[Extracted data entries]
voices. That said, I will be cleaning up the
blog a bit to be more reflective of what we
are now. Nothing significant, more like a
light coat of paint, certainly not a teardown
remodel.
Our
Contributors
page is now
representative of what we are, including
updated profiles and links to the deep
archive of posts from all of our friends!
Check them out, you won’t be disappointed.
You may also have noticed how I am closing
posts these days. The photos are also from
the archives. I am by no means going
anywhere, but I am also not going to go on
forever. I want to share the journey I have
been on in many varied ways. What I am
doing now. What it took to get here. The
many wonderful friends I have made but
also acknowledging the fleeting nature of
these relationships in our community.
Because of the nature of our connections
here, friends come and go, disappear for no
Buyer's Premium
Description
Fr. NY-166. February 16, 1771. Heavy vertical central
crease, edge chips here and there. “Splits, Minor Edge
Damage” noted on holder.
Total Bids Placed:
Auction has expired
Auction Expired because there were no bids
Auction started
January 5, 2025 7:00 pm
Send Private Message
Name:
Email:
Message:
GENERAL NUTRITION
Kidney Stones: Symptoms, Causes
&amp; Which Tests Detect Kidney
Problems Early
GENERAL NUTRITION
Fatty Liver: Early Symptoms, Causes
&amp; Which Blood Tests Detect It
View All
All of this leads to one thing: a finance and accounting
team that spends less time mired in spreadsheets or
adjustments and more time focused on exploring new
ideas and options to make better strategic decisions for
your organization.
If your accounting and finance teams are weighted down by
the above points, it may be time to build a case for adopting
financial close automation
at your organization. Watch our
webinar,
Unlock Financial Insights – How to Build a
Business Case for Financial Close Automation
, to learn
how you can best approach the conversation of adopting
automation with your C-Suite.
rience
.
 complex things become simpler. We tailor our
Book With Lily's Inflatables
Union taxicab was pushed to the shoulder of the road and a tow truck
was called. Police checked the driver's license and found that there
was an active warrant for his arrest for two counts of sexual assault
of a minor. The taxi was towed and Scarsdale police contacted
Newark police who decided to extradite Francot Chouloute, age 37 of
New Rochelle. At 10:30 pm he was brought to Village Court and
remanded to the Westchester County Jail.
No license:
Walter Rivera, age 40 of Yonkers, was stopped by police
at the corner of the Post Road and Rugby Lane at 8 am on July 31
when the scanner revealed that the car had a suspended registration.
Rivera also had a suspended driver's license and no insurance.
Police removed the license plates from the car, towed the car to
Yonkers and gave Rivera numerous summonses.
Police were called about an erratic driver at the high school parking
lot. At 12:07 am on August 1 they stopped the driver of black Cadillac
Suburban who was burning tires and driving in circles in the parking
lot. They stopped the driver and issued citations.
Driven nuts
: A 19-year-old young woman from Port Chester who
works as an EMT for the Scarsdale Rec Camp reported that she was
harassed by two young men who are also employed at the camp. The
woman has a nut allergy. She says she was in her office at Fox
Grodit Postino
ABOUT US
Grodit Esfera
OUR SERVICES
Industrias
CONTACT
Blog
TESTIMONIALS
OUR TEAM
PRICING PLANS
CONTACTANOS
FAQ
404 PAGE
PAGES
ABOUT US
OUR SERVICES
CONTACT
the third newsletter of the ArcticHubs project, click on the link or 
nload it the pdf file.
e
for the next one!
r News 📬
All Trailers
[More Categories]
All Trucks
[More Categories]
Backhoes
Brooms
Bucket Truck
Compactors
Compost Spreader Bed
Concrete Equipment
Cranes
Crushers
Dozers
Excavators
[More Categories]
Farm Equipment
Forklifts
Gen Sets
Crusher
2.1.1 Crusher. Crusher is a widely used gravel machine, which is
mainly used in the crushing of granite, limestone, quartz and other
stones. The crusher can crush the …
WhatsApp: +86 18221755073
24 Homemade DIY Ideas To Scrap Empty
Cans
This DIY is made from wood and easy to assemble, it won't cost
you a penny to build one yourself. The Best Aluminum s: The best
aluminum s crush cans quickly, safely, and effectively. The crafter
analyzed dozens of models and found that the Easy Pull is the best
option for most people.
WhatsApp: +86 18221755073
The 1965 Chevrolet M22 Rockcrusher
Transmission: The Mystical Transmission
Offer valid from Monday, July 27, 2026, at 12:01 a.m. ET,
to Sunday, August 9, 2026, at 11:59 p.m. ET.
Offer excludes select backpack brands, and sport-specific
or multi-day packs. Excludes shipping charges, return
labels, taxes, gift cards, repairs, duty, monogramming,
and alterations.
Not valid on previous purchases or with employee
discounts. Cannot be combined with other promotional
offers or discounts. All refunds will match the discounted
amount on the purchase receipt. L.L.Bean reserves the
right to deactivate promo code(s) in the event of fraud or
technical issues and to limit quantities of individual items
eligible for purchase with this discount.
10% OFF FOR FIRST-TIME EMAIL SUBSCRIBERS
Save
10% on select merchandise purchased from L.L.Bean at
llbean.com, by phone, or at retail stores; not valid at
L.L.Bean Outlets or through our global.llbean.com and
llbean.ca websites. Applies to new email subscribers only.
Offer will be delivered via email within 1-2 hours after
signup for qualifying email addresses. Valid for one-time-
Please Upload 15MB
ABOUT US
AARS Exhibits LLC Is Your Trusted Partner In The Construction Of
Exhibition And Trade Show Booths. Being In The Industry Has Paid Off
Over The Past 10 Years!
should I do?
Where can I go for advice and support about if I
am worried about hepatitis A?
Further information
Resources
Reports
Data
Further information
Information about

**Problem details:** Starting from the records above, copy each line where the string "parking" is found.

**Exercise solution:**
Police were called about an erratic driver at the high school parking
Suburban who was burning tires and driving in circles in the parking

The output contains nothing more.